*EXERCISE REQUIREMENTS:* Without including any images, please transcribe all the lines below exactly.

-- RECORDS FOR THIS TASK follows --

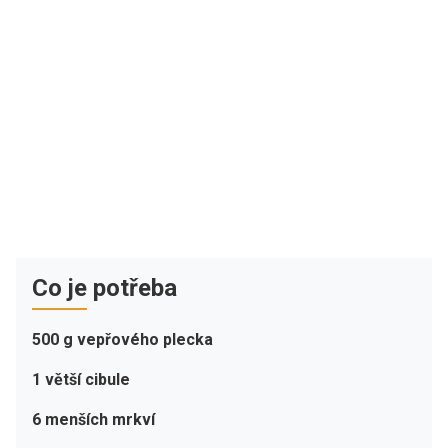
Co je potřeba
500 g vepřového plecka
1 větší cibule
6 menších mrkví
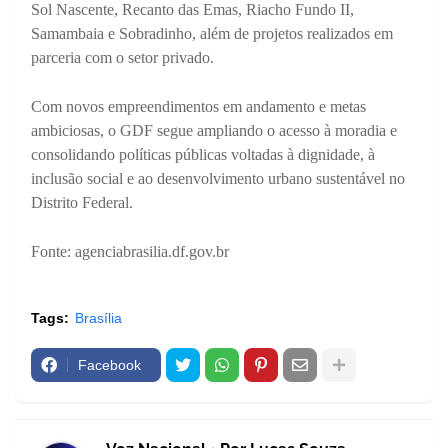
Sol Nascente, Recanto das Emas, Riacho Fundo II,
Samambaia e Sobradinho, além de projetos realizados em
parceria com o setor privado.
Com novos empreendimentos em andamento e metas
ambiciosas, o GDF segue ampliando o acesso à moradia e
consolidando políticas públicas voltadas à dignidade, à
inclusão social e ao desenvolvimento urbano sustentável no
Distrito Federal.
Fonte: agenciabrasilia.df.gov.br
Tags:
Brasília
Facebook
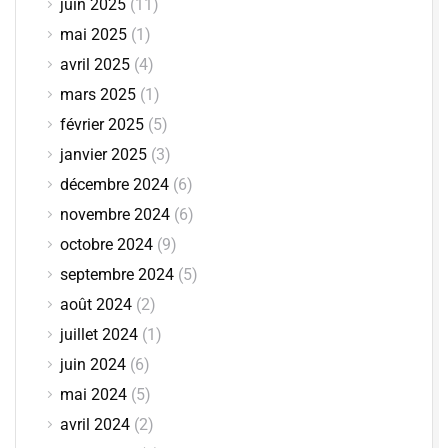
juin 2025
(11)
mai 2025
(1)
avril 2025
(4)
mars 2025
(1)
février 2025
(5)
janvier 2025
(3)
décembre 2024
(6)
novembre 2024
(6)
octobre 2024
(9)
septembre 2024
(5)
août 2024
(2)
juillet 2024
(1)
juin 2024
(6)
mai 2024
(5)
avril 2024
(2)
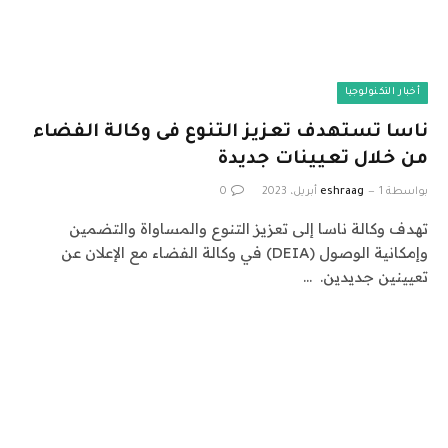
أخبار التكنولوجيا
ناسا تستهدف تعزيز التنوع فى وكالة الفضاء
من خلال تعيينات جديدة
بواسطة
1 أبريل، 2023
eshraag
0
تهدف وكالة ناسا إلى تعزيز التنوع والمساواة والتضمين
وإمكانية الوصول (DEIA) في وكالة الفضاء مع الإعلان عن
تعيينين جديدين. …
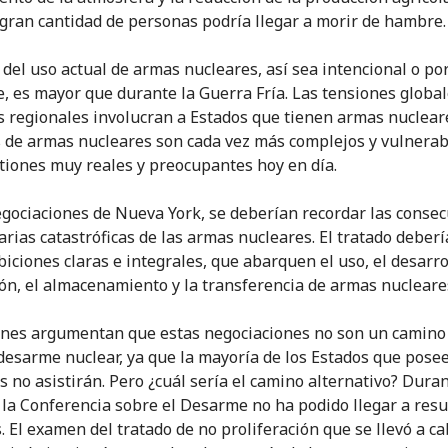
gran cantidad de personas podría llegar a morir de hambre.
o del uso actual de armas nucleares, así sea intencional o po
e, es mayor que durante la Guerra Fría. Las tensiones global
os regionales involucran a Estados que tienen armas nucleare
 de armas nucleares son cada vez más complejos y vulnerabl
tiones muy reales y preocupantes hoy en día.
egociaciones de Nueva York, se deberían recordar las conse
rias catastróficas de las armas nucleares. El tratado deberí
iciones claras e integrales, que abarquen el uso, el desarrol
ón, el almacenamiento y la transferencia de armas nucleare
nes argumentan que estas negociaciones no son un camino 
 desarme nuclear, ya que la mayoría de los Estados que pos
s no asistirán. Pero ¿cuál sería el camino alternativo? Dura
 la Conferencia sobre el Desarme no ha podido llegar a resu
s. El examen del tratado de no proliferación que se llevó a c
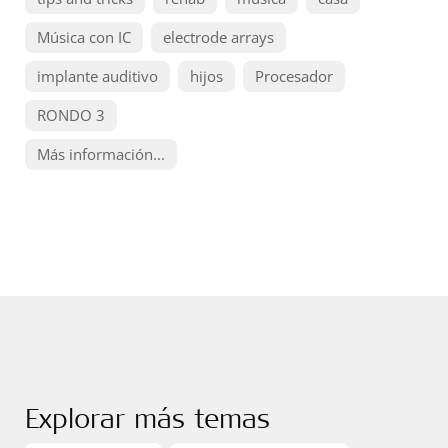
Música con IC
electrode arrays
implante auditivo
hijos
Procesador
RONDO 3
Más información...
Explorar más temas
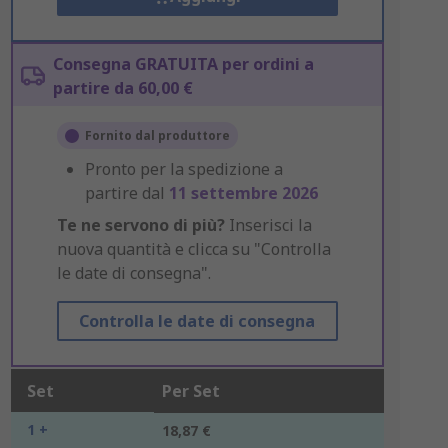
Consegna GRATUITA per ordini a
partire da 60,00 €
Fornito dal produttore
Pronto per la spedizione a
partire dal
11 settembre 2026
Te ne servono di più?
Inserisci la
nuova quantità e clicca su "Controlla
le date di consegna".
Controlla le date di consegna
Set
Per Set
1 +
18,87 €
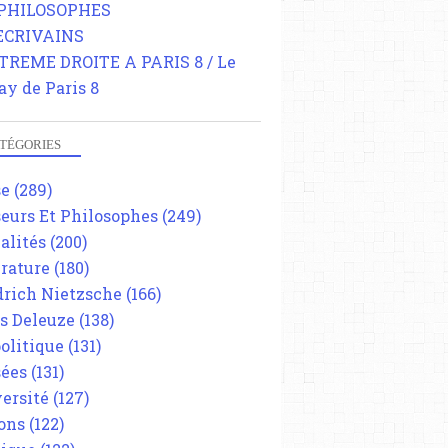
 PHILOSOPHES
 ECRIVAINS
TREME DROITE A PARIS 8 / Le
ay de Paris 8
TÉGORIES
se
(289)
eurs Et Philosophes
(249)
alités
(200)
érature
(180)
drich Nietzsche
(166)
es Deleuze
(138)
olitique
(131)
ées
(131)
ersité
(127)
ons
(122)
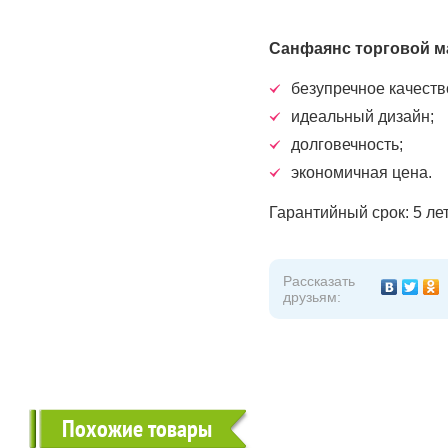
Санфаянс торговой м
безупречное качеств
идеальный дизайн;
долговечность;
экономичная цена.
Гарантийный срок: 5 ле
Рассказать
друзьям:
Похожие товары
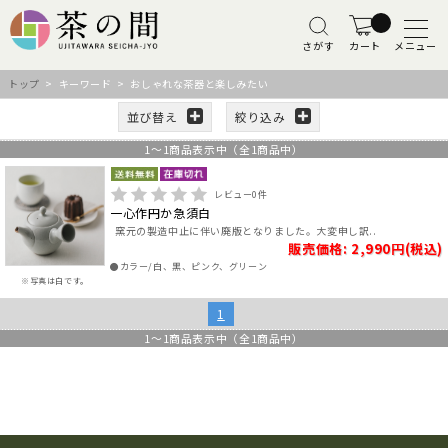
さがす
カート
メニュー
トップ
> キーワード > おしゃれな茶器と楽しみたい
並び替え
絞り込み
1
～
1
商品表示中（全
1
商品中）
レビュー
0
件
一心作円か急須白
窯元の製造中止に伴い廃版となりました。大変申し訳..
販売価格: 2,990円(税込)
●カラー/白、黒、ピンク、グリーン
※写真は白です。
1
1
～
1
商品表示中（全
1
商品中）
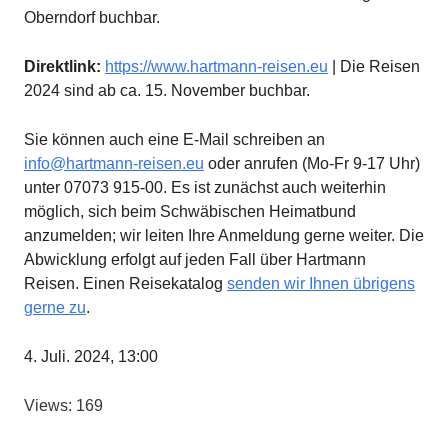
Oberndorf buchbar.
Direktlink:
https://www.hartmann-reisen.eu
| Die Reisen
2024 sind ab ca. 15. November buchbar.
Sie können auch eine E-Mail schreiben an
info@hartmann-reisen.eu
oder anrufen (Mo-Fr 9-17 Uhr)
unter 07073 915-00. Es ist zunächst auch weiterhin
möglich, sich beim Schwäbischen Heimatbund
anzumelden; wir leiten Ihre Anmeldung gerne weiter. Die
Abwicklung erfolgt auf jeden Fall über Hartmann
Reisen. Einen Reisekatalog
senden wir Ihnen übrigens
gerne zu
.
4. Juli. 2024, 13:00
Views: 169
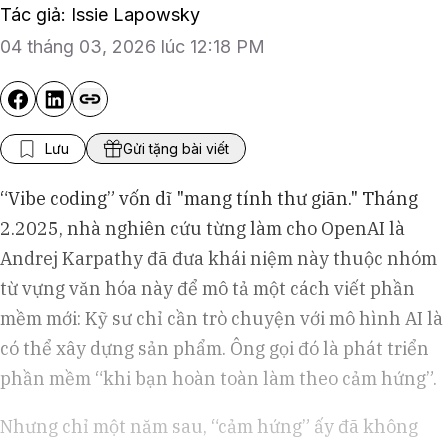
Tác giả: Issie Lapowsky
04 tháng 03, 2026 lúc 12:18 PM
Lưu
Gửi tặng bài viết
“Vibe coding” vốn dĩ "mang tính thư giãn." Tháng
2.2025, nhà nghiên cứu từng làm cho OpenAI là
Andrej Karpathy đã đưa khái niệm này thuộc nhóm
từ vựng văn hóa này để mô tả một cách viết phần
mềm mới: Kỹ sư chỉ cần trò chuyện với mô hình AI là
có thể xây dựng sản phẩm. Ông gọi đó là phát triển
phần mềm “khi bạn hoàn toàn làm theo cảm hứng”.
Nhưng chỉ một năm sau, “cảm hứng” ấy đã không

-- RECORDS FOR THIS TASK concluded --

*RESPONSE TO THE TASK:*
Co je potřeba
500 g vepřového plecka
1 větší cibule
6 menších mrkví
Sol Nascente, Recanto das Emas, Riacho Fundo II,
Samambaia e Sobradinho, além de projetos realizados em
parceria com o setor privado.
Com novos empreendimentos em andamento e metas
ambiciosas, o GDF segue ampliando o acesso à moradia e
consolidando políticas públicas voltadas à dignidade, à
inclusão social e ao desenvolvimento urbano sustentável no
Distrito Federal.
Fonte: agenciabrasilia.df.gov.br
Tags:
Brasília
Facebook
juin 2025
(11)
mai 2025
(1)
avril 2025
(4)
mars 2025
(1)
février 2025
(5)
janvier 2025
(3)
décembre 2024
(6)
novembre 2024
(6)
octobre 2024
(9)
septembre 2024
(5)
août 2024
(2)
juillet 2024
(1)
juin 2024
(6)
mai 2024
(5)
avril 2024
(2)
أخبار التكنولوجيا
ناسا تستهدف تعزيز التنوع فى وكالة الفضاء
من خلال تعيينات جديدة
بواسطة
1 أبريل، 2023
eshraag
0
تهدف وكالة ناسا إلى تعزيز التنوع والمساواة والتضمين
وإمكانية الوصول (DEIA) في وكالة الفضاء مع الإعلان عن
تعيينين جديدين. …
gran cantidad de personas podría llegar a morir de hambre.
o del uso actual de armas nucleares, así sea intencional o po
e, es mayor que durante la Guerra Fría. Las tensiones global
os regionales involucran a Estados que tienen armas nucleare
 de armas nucleares son cada vez más complejos y vulnerabl
tiones muy reales y preocupantes hoy en día.
egociaciones de Nueva York, se deberían recordar las conse
rias catastróficas de las armas nucleares. El tratado deberí
iciones claras e integrales, que abarquen el uso, el desarrol
ón, el almacenamiento y la transferencia de armas nucleare
nes argumentan que estas negociaciones no son un camino 
 desarme nuclear, ya que la mayoría de los Estados que pos
s no asistirán. Pero ¿cuál sería el camino alternativo? Dura
 la Conferencia sobre el Desarme no ha podido llegar a resu
s. El examen del tratado de no proliferación que se llevó a c
Música con IC
electrode arrays
implante auditivo
hijos
Procesador
RONDO 3
Más información...
Explorar más temas
Consegna GRATUITA per ordini a
partire da 60,00 €
Fornito dal produttore
Pronto per la spedizione a
partire dal
11 settembre 2026
Te ne servono di più?
Inserisci la
nuova quantità e clicca su "Controlla
le date di consegna".
Controlla le date di consegna
Set
Per Set
1 +
18,87 €
 PHILOSOPHES
 ECRIVAINS
TREME DROITE A PARIS 8 / Le
ay de Paris 8
TÉGORIES
se
(289)
eurs Et Philosophes
(249)
alités
(200)
érature
(180)
drich Nietzsche
(166)
es Deleuze
(138)
olitique
(131)
ées
(131)
ersité
(127)
ons
(122)
Санфаянс торговой м
безупречное качеств
идеальный дизайн;
долговечность;
экономичная цена.
Гарантийный срок: 5 ле
Рассказать
друзьям:
Похожие товары
さがす
カート
メニュー
トップ
> キーワード > おしゃれな茶器と楽しみたい
並び替え
絞り込み
1
～
1
商品表示中（全
1
商品中）
レビュー
0
件
一心作円か急須白
窯元の製造中止に伴い廃版となりました。大変申し訳..
販売価格: 2,990円(税込)
●カラー/白、黒、ピンク、グリーン
※写真は白です。
1
1
～
1
商品表示中（全
1
商品中）
Oberndorf buchbar.
Direktlink:
https://www.hartmann-reisen.eu
| Die Reisen
2024 sind ab ca. 15. November buchbar.
Sie können auch eine E-Mail schreiben an
info@hartmann-reisen.eu
oder anrufen (Mo-Fr 9-17 Uhr)
unter 07073 915-00. Es ist zunächst auch weiterhin
möglich, sich beim Schwäbischen Heimatbund
anzumelden; wir leiten Ihre Anmeldung gerne weiter. Die
Abwicklung erfolgt auf jeden Fall über Hartmann
Reisen. Einen Reisekatalog
senden wir Ihnen übrigens
gerne zu
.
4. Juli. 2024, 13:00
Views: 169
Tác giả: Issie Lapowsky
04 tháng 03, 2026 lúc 12:18 PM
Lưu
Gửi tặng bài viết
“Vibe coding” vốn dĩ "mang tính thư giãn." Tháng
2.2025, nhà nghiên cứu từng làm cho OpenAI là
Andrej Karpathy đã đưa khái niệm này thuộc nhóm
từ vựng văn hóa này để mô tả một cách viết phần
mềm mới: Kỹ sư chỉ cần trò chuyện với mô hình AI là
có thể xây dựng sản phẩm. Ông gọi đó là phát triển
phần mềm “khi bạn hoàn toàn làm theo cảm hứng”.
Nhưng chỉ một năm sau, “cảm hứng” ấy đã không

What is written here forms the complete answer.